The 2026-05-27 post names two deployment categories:

Target Generation Notes
systems/pixel-recorder Gen 2 (TEE + DP, no crypto layer) "Google has deployed TEE-backed differentially private aggregation for computing insights into AI systems in the Pixel Recorder app." — already in production
systems/android-safetycore Gen 3 (the 2026-05-27 architecture) "Android SafetyCore will leverage our zero-trust private analytics" — first named target of the new architecture
systems/gboard (Gen 1+ federated analytics) Cited in the original federated-analytics blog as a federated-analytics consumer

The service is positioned as a Google-internal platform that multiple Android products consume; it is not a public Google Cloud product as of the 2026-05-27 post.

Threat-model coverage

Threat Mitigation
Compromised aggregation operator (insider) TEE memory encryption + cryptographic non-extractability
Side-channel attack against TEE Cryptographic layer — leaked state is encrypted
Tampered aggregation binary TEE attestation + transparency log
Server obtains per-client decryption key Cryptographic protocol prevents — only sum-of-keys is ever assembled
Compromised client committee minority Threshold cryptography — sub-threshold collusion cannot decrypt
Aggregate reveals individual due to small population Differential-privacy noise applied at unmasking
Quantum attack against the encryption concepts/lattice-based-cryptography (Lattice substrate) — PQ-secure by construction
Malicious clients submit garbage to skew aggregate Not addressed in the post; standard fleet-protection (rate limits, attestation gating) presumed

Operational disclosure (what's NOT disclosed)

The 2026-05-27 post is architecturally focused — it discloses the shape but not operational numbers. Specifically not disclosed:

  • Aggregate-window cadence (per-day, per-hour, per-event)
  • Committee size and rotation cadence
  • DP budget allocation (ε / δ values)
  • TEE substrate split (Intel TDX vs AMD SEV-SNP)
  • End-to-end aggregation latency
  • QPS to the analytics service
  • Contributing client fraction across an aggregation window
  • Failure-recovery mechanics if committee unmasking fails

These will likely populate a follow-up production-retrospective post.

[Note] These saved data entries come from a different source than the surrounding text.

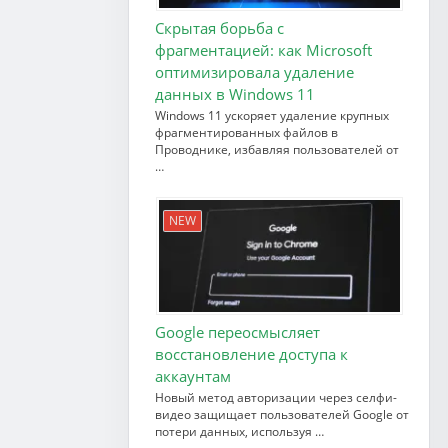
Скрытая борьба с
фрагментацией: как Microsoft
оптимизировала удаление
данных в Windows 11
Windows 11 ускоряет удаление крупных
фрагментированных файлов в
Проводнике, избавляя пользователей от
…
NEW
Google переосмысляет
восстановление доступа к
аккаунтам
Новый метод авторизации через селфи-
видео защищает пользователей Google от
потери данных, используя …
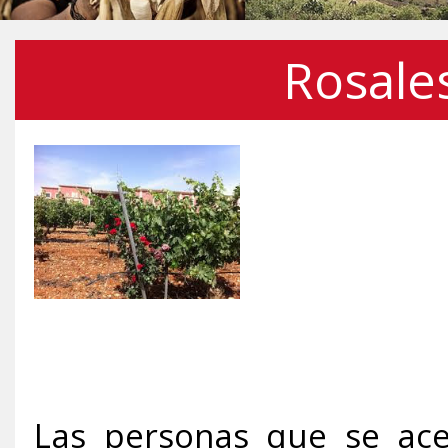
Rosale
Las personas que se ace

Relation to existing wiki systems

  • Sibling to systems/whatsapp-private-processing: same era, same family (TEE + attestation + transparency), but WhatsApp Private Processing is the inference direction (server-side LLM inference over private content) while Google Confidential Federated Analytics is the aggregation direction. Architecturally, WhatsApp Private Processing uses TEE as the only confidentiality layer (composing with OHTTP for unlinkability); Google Confidential Federated Analytics adds a cryptographic layer underneath.
  • Sibling to CVM: the CVM is the wiki's general-purpose write-up of the TEE-as-VM primitive that Google Confidential Federated Analytics's TEE layer is built on.
  • Sibling to systems/agentcore-identity and similar attestation-gated AWS services: same attestation primitive, applied to a different domain.

Caveats

  • Public name uncertainty. The 2026-05-27 post refers to "Google's confidential federated analytics system" (lowercase, descriptive) rather than introducing a specific product brand. The wiki page uses the descriptive name as the canonical-system identifier.
  • The cryptographic protocol is referenced via the ACM paper, not inlined. The blog post explains the architectural shape but not the formal protocol specification.
  • Public-cloud productization. Whether Google Cloud will offer this as a public service for non-Google workloads is not addressed in the post.